We usually update the Q&As once or twice a year, but I wondered if some of the "pending items" might be of interest.

Quote:
We have been advised by the LGO to await the outcome of our appeal so that we can show that we have gone through the entire process and have suffered an injustice only now on the basis of that decision several years ago.
Yes, I believe this is their standard response.

Quote:
My question is this - how much of this needs to be included in our evidence to the appeals panel? After all, the rules as they are now were indeed properly applied...it's just that those rules were, I feel, based on a flawed process and that this issue has never been addressed to my satisfaction.
I think you're quite right that the IAP will have no choice but to conclude that the admission arrangements were correctly applied.

Quote:
Should our evidence include the relevant extracts from the consultation document stating that siblings of children who started pre-2005 would not be affected by the changes imposed in the 2005 round? And should we include correspondence with BCC on this matter, showing that the issue has never been properly addressed?
My advice would be to include this - just in the hope that you get a sympathetic panel who might take the view you've been hard done by.

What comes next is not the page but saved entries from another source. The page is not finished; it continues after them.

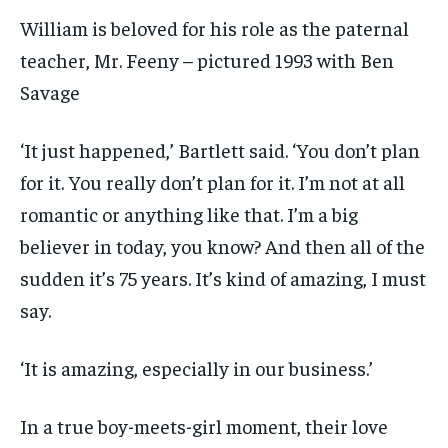
William is beloved for his role as the paternal
teacher, Mr. Feeny – pictured 1993 with Ben
Savage
‘It just happened,’ Bartlett said. ‘You don’t plan
for it. You really don’t plan for it. I’m not at all
romantic or anything like that. I’m a big
believer in today, you know? And then all of the
sudden it’s 75 years. It’s kind of amazing, I must
say.
‘It is amazing, especially in our business.’
In a true boy-meets-girl moment, their love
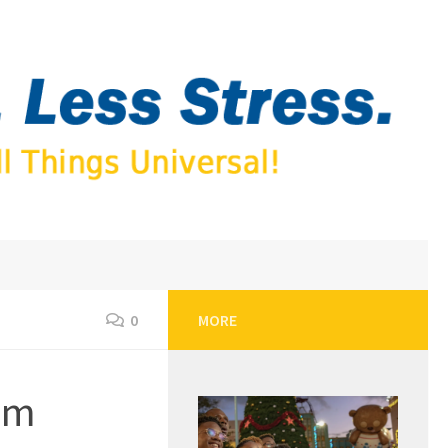
0
MORE
eam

I suggest you make it "easy" for the panel, however.
    1.Include only a brief paragraph in your letter of appeal about this matter.
    2. Attach all the evidence as numbered appendices at the very end of your submission (in order of interest/priority).
Quote:
We do, of course, have other material to support our appeal including evidence from the school indicating that DD1 is fully expected to stay on into 6th form, a letter from DD2's current teacher supporting her aptitude for the school's specialist subject, and comparative figures highlighting the greater focus on science and MFL at the school being appealed for.
Good!

Quote:
Your sample case mentioned a younger sibling - our DD has two younger siblings at primary school making logistics difficult, especially since I have to do all the school runs etc. on my own as my husband works away from home a lot. Would this be relevant? Is there anything else we can do?
Explain in detail the logistical problem, and whether public transport is a factor. Provide some evidence:
    1. Availability of public transport (if relevant)
    2. Draw up a schedule, with times and places, showing what you would have to do to get the children to school and fit in any other commitments you have.
    3. Draw up a week-by-week record of your husband's business trips, so that the panel can see how often he is away from home, and/or get a letter from his employer confirming that he is expected to travel frequently on business.

Include the evidence as numbered appendices at the back of your submission (the most important items at the top).

Hope this helps.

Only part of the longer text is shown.